═════ Provided records ═════

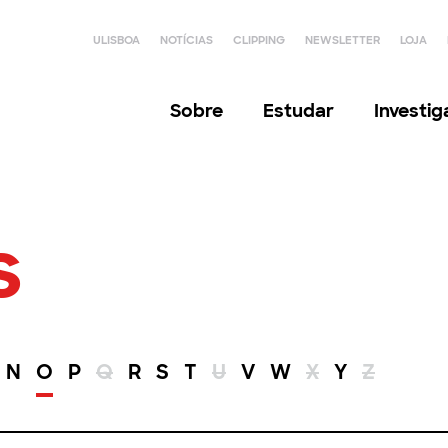
ULISBOA
NOTÍCIAS
CLIPPING
NEWSLETTER
LOJA
Sobre
Estudar
Investi
s
N
O
P
Q
R
S
T
U
V
W
X
Y
Z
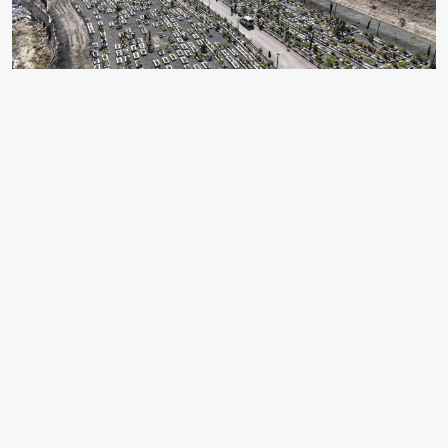
DEPREMDE YAKINLARINI KAYBEDEN VATANDAŞLAR
ANTAKYA İLÇESİ NARLICA MAHALLESİ'NDE DEPREM
MEZARLIĞINA AKIN ETTİ.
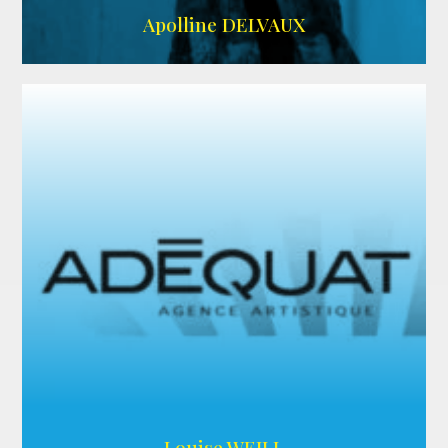
IMDB
Apolline DELVAUX
ARDA
Louise WEILL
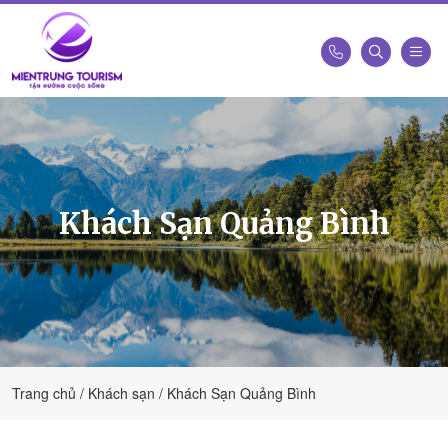
Công
Ty
Du
Lịch
Kết
Khách Sạn Quảng Bình
Nối
Di
Sản
Miền
Trung
-
Miền
Trung
Trang chủ
Khách sạn
Khách Sạn Quảng Bình
Tourism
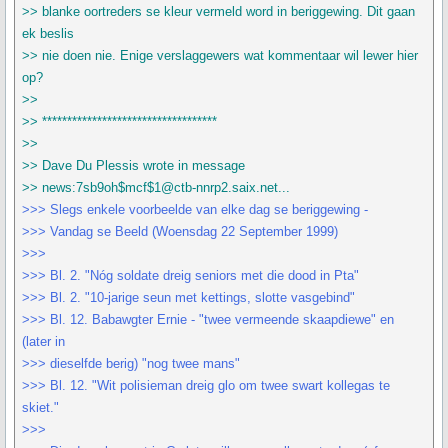
>> blanke oortreders se kleur vermeld word in beriggewing. Dit gaan
ek beslis
>> nie doen nie. Enige verslaggewers wat kommentaar wil lewer hier
op?
>>
>> ***********************************
>>
>> Dave Du Plessis wrote in message
>> news:7sb9oh$mcf$1@ctb-nnrp2.saix.net...
>>> Slegs enkele voorbeelde van elke dag se beriggewing -
>>> Vandag se Beeld (Woensdag 22 September 1999)
>>>
>>> Bl. 2. "Nóg soldate dreig seniors met die dood in Pta"
>>> Bl. 2. "10-jarige seun met kettings, slotte vasgebind"
>>> Bl. 12. Babawgter Ernie - "twee vermeende skaapdiewe" en
(later in
>>> dieselfde berig) "nog twee mans"
>>> Bl. 12. "Wit polisieman dreig glo om twee swart kollegas te
skiet."
>>>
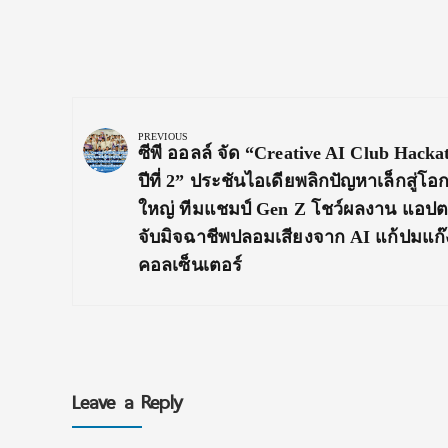
Post
navigation
PREVIOUS
Previous
ซีพี ออลล์ จัด “Creative AI Club Hacka
Post:
ปีที่ 2” ประชันไอเดียพลิกปัญหาเล็กสู่โอ
ใหญ่ ทีมแชมป์ Gen Z โชว์ผลงาน แอป
จับมิจฉาชีพปลอมเสียงจาก AI แก้ปมแก๊
คอลเซ็นเตอร์
Leave a Reply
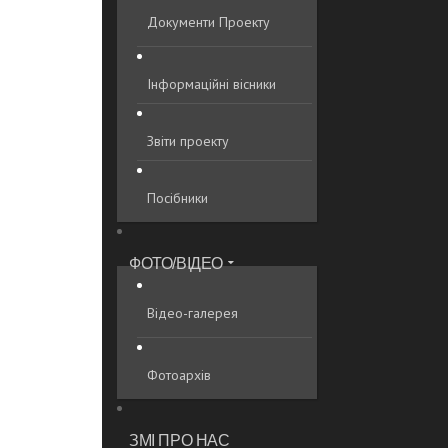
Документи Проекту
Інформаційні вісники
Звіти проекту
Посібники
ФОТО/ВІДЕО
Відео-галерея
Фотоархів
ЗМІ ПРО НАС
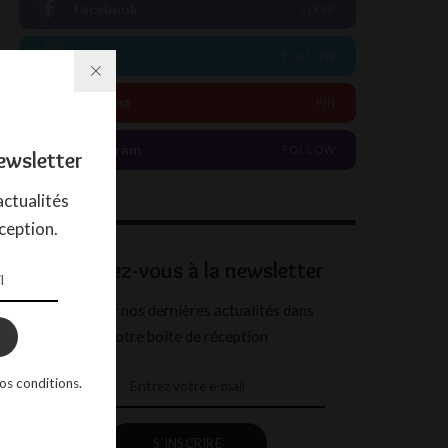
Facebook
LIKER
Twitter
FOLLOW
Pinterest
PIN
Instagram
FOLLOW
ewsletter
ctualités
ception.
Abonnez-vous à la newsletter
Recevez nos dernières actualités dans
votre boîte de réception
os conditions.
S'INSCRIRE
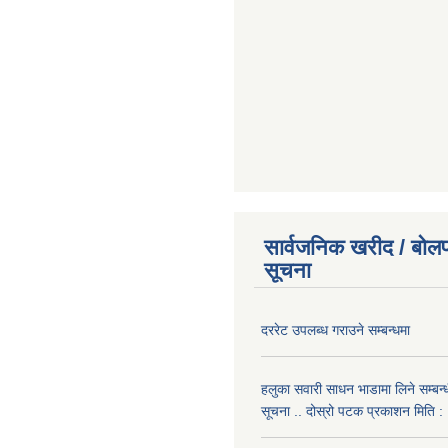
सार्वजनिक खरीद / बोलप
सूचना
दररेट उपलब्ध गराउने सम्बन्धमा
हलुका सवारी साधन भाडामा लिने सम्बन्
सूचना .. दोस्रो पटक प्रकाशन मिति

═════

What to do: The expected answer is an unaltered copy of the listing, images removed.

Answer section:
ULISBOA
NOTÍCIAS
CLIPPING
NEWSLETTER
LOJA
Sobre
Estudar
Investi
s
N
O
P
Q
R
S
T
U
V
W
X
Y
Z
DEPREMDE YAKINLARINI KAYBEDEN VATANDAŞLAR
ANTAKYA İLÇESİ NARLICA MAHALLESİ'NDE DEPREM
MEZARLIĞINA AKIN ETTİ.
IMDB
Apolline DELVAUX
ARDA
Louise WEILL
Công
Ty
Du
Lịch
Kết
Khách Sạn Quảng Bình
Nối
Di
Sản
Miền
Trung
-
Miền
Trung
Trang chủ
Khách sạn
Khách Sạn Quảng Bình
Tourism
>> blanke oortreders se kleur vermeld word in beriggewing. Dit gaan
ek beslis
>> nie doen nie. Enige verslaggewers wat kommentaar wil lewer hier
op?
>>
>> ***********************************
>>
>> Dave Du Plessis wrote in message
>> news:7sb9oh$mcf$1@ctb-nnrp2.saix.net...
>>> Slegs enkele voorbeelde van elke dag se beriggewing -
>>> Vandag se Beeld (Woensdag 22 September 1999)
>>>
>>> Bl. 2. "Nóg soldate dreig seniors met die dood in Pta"
>>> Bl. 2. "10-jarige seun met kettings, slotte vasgebind"
>>> Bl. 12. Babawgter Ernie - "twee vermeende skaapdiewe" en
(later in
>>> dieselfde berig) "nog twee mans"
>>> Bl. 12. "Wit polisieman dreig glo om twee swart kollegas te
skiet."
>>>
Post
navigation
PREVIOUS
Previous
ซีพี ออลล์ จัด “Creative AI Club Hacka
Post:
ปีที่ 2” ประชันไอเดียพลิกปัญหาเล็กสู่โอ
ใหญ่ ทีมแชมป์ Gen Z โชว์ผลงาน แอป
จับมิจฉาชีพปลอมเสียงจาก AI แก้ปมแก๊
คอลเซ็นเตอร์
Leave a Reply
Документи Проекту
Інформаційні вісники
Звіти проекту
Посібники
ФОТО/ВІДЕО
Відео-галерея
Фотоархів
ЗМІ ПРО НАС
Facebook
LIKER
Twitter
FOLLOW
Pinterest
PIN
Instagram
FOLLOW
ewsletter
ctualités
ception.
Abonnez-vous à la newsletter
Recevez nos dernières actualités dans
votre boîte de réception
os conditions.
S'INSCRIRE
सार्वजनिक खरीद / बोलप
सूचना
दररेट उपलब्ध गराउने सम्बन्धमा
हलुका सवारी साधन भाडामा लिने सम्बन्
सूचना .. दोस्रो पटक प्रकाशन मिति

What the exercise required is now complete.